» Task item
Find every line in the records below that contains the word "Studsgade", and copy each such line.
[Dataset Boundary: Start]
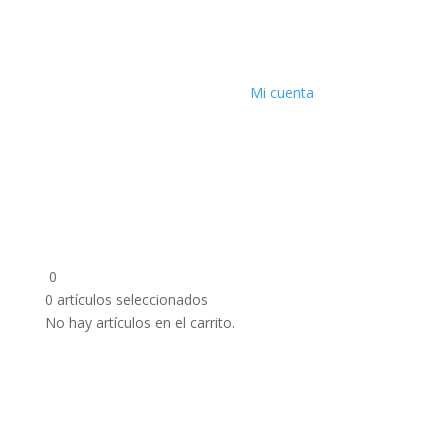
Mi cuenta
0
0
artículos seleccionados
No hay artículos en el carrito.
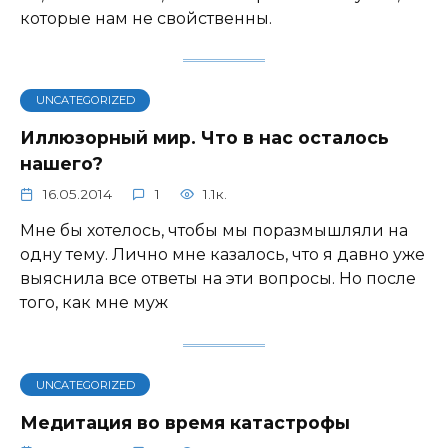
которые нам не свойственны.
UNCATEGORIZED
Иллюзорный мир. Что в нас осталось
нашего?
16.05.2014
1
1.1к.
Мне бы хотелось, чтобы мы поразмышляли на
одну тему. Лично мне казалось, что я давно уже
выяснила все ответы на эти вопросы. Но после
того, как мне муж
UNCATEGORIZED
Медитация во время катастрофы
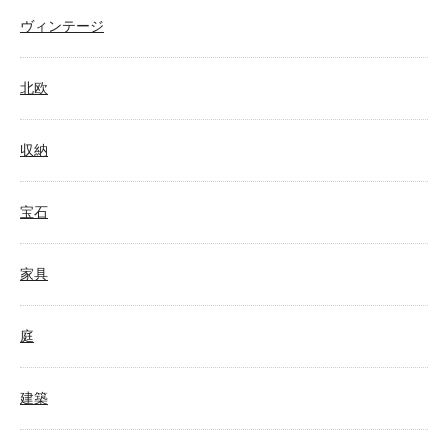
ヴィンテージ
北欧
収納
宝石
家具
庭
建築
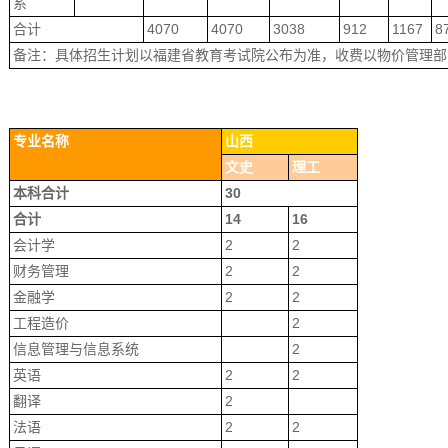
系
合计
4070
4070
3038
912
1167
8
备注：具体招生计划以福建省教育考试院公布为准，收费以物价管理部
专
业名称
山西
文史
理
工
本科合计
30
合计
14
16
会计学
2
2
财务管理
2
2
金融学
2
2
工程造价
2
信息管理与信息系统
2
英语
2
2
翻译
2
法语
2
2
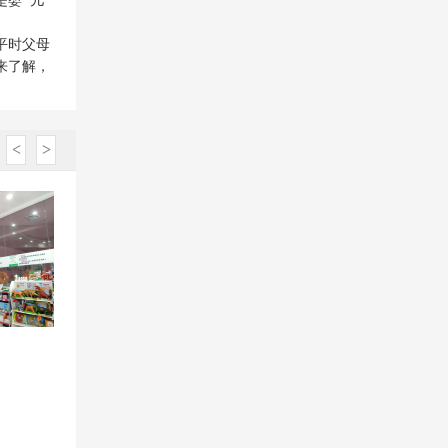
是婴 儿
平时父母
来了解，
<
>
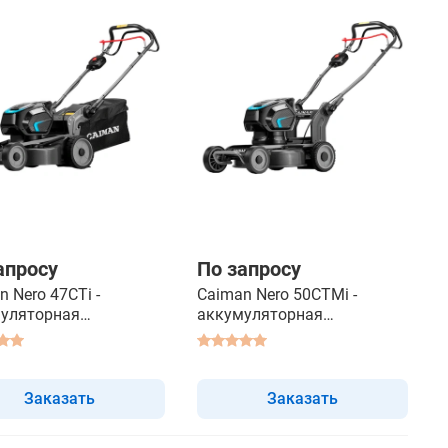
апросу
По запросу
n Nero 47CTi -
Caiman Nero 50CTMi -
уляторная
аккумуляторная
окосилка самоходная
газонокосилка самоходная
Заказать
Заказать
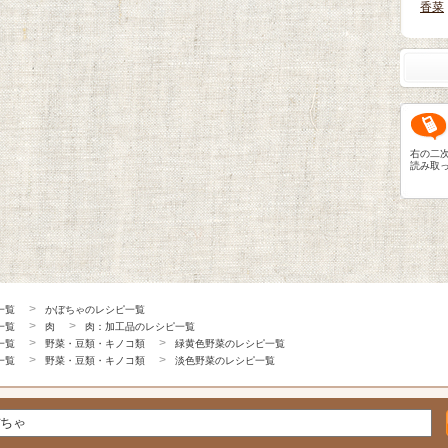
香菜
右の二
読み取
一覧
かぼちゃのレシピ一覧
一覧
肉
肉：加工品のレシピ一覧
一覧
野菜・豆類・キノコ類
緑黄色野菜のレシピ一覧
一覧
野菜・豆類・キノコ類
淡色野菜のレシピ一覧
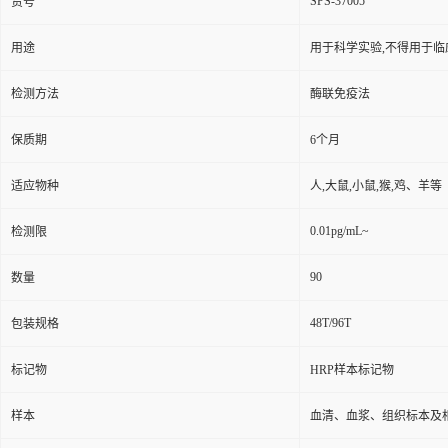
SPS-37005
货号
用途
用于科学实验,不得用于临
检测方法
酶联免疫法
保质期
6个月
适应物种
人,大鼠,小鼠,猴,鸡、羊等
0.01pg/mL~
检测限
90
数量
48T/96T
包装规格
标记物
HRP样本标记物
样本
血清、血浆、组织标本及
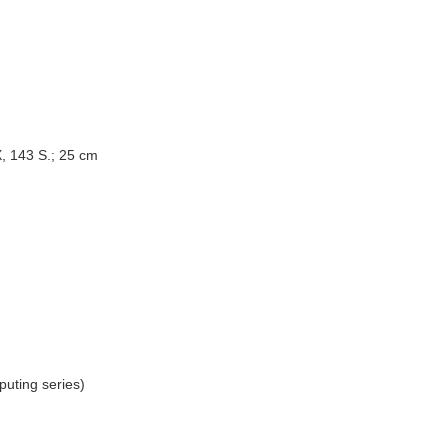
, 143 S.; 25 cm
puting series)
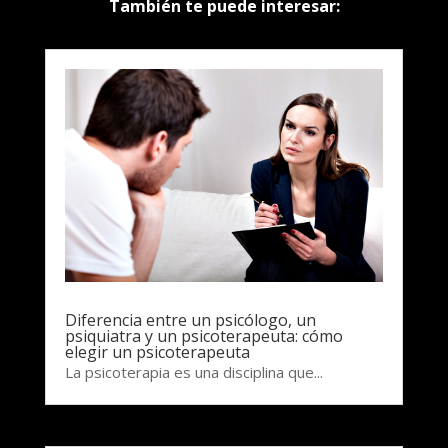
También te puede interesar:
Diferencia entre un psicólogo, un
psiquiatra y un psicoterapeuta: cómo
elegir un psicoterapeuta
La psicoterapia es una disciplina que...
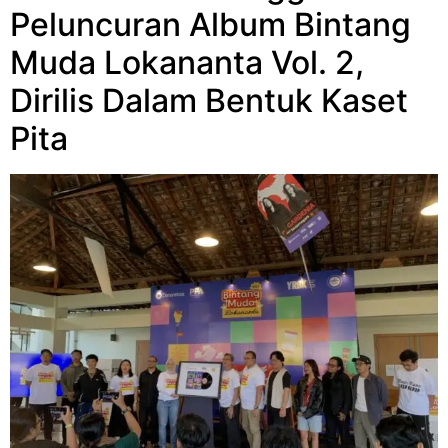
Peluncuran Album Bintang
Muda Lokananta Vol. 2,
Dirilis Dalam Bentuk Kaset
Pita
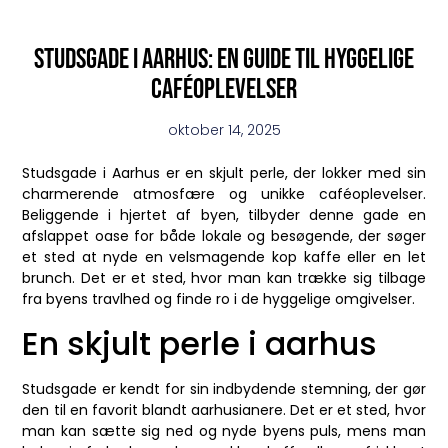
Studsgade i Aarhus: en guide til hyggelige
caféoplevelser
oktober 14, 2025
Studsgade i Aarhus er en skjult perle, der lokker med sin
charmerende atmosfære og unikke caféoplevelser.
Beliggende i hjertet af byen, tilbyder denne gade en
afslappet oase for både lokale og besøgende, der søger
et sted at nyde en velsmagende kop kaffe eller en let
brunch. Det er et sted, hvor man kan trække sig tilbage
fra byens travlhed og finde ro i de hyggelige omgivelser.
En skjult perle i aarhus
Studsgade er kendt for sin indbydende stemning, der gør
den til en favorit blandt aarhusianere. Det er et sted, hvor
man kan sætte sig ned og nyde byens puls, mens man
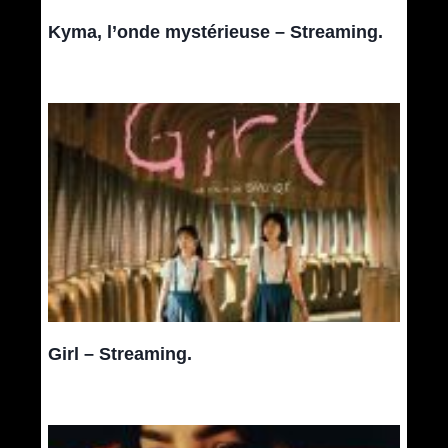
Kyma, l’onde mystérieuse – Streaming.
Girl – Streaming.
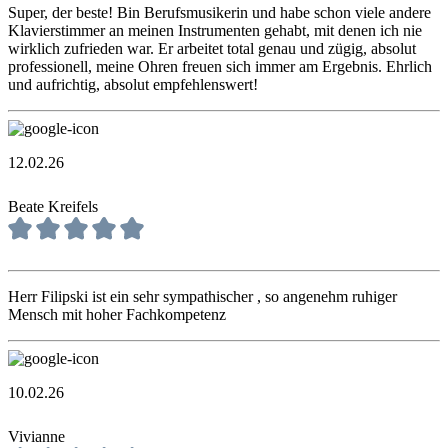
Super, der beste! Bin Berufsmusikerin und habe schon viele andere
Klavierstimmer an meinen Instrumenten gehabt, mit denen ich nie
wirklich zufrieden war. Er arbeitet total genau und zügig, absolut
professionell, meine Ohren freuen sich immer am Ergebnis. Ehrlich
und aufrichtig, absolut empfehlenswert!
12.02.26
Beate Kreifels
Herr Filipski ist ein sehr sympathischer , so angenehm ruhiger
Mensch mit hoher Fachkompetenz
10.02.26
Vivianne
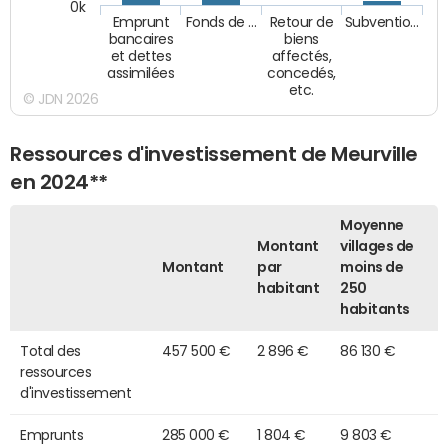
0k
Emprunt
Fonds de …
Retour de
Subventio…
bancaires
biens
et dettes
affectés,
assimilées
concedés,
etc.
© JDN 2026
Ressources d'investissement de Meurville
en 2024**
Moyenne
Montant
villages de
Montant
par
moins de
habitant
250
habitants
Total des
457 500 €
2 896 €
86 130 €
ressources
d'investissement
Emprunts
285 000 €
1 804 €
9 803 €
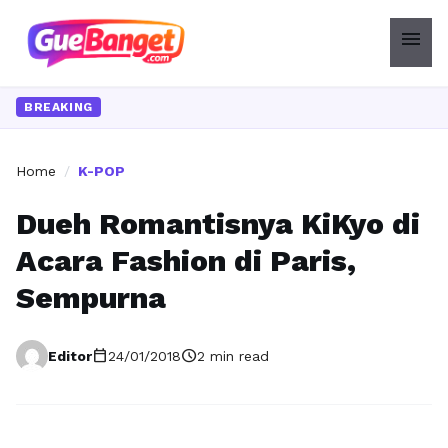
menu
BREAKING
Home
/
K-POP
Dueh Romantisnya KiKyo di
Acara Fashion di Paris,
Sempurna
calendar_today
schedule
Editor
24/01/2018
2 min read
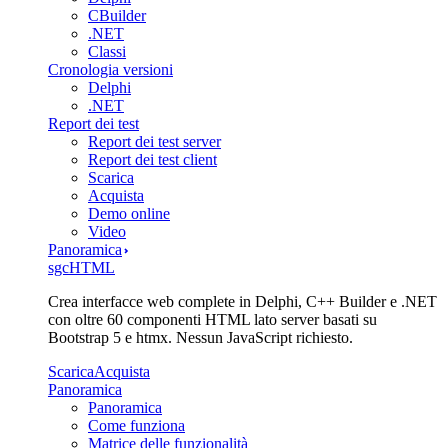
CBuilder
.NET
Classi
Cronologia versioni
Delphi
.NET
Report dei test
Report dei test server
Report dei test client
Scarica
Acquista
Demo online
Video
Panoramica
sgcHTML
Crea interfacce web complete in Delphi, C++ Builder e .NET
con oltre 60 componenti HTML lato server basati su
Bootstrap 5 e htmx. Nessun JavaScript richiesto.
Scarica
Acquista
Panoramica
Panoramica
Come funziona
Matrice delle funzionalità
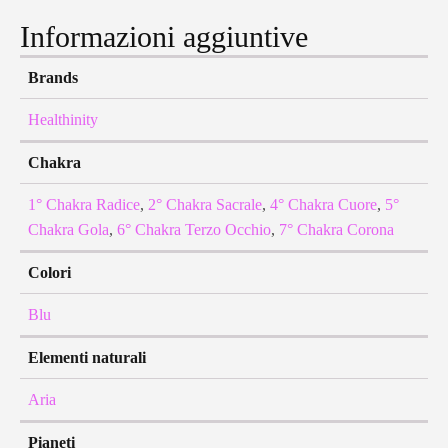
Informazioni aggiuntive
Brands
Healthinity
Chakra
1° Chakra Radice
,
2° Chakra Sacrale
,
4° Chakra Cuore
,
5°
Chakra Gola
,
6° Chakra Terzo Occhio
,
7° Chakra Corona
Colori
Blu
Elementi naturali
Aria
Pianeti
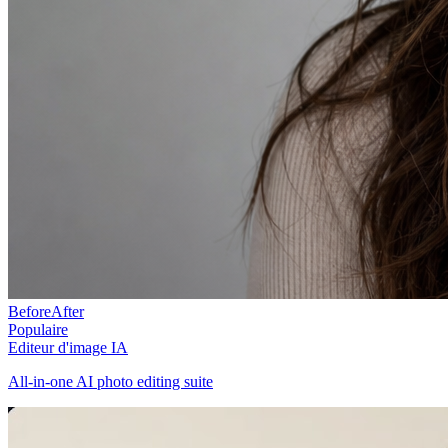
Before
After
Populaire
Editeur d'image IA
All-in-one AI photo editing suite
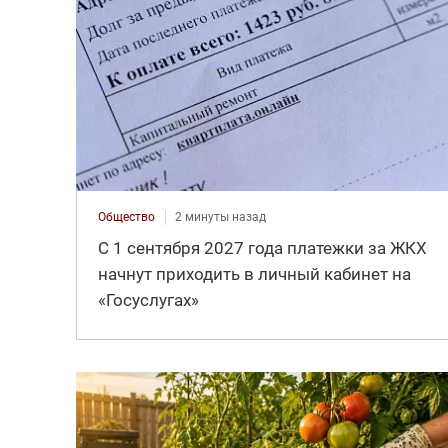
Общество
2 минуты назад
С 1 сентября 2027 года платежки за ЖКХ
начнут приходить в личный кабинет на
«Госуслугах»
[Dataset Boundary: End]
» Response for this exercise
Studsgade i Aarhus: en guide til hyggelige
Studsgade i Aarhus er en skjult perle, der lokker med sin
Studsgade er kendt for sin indbydende stemning, der gør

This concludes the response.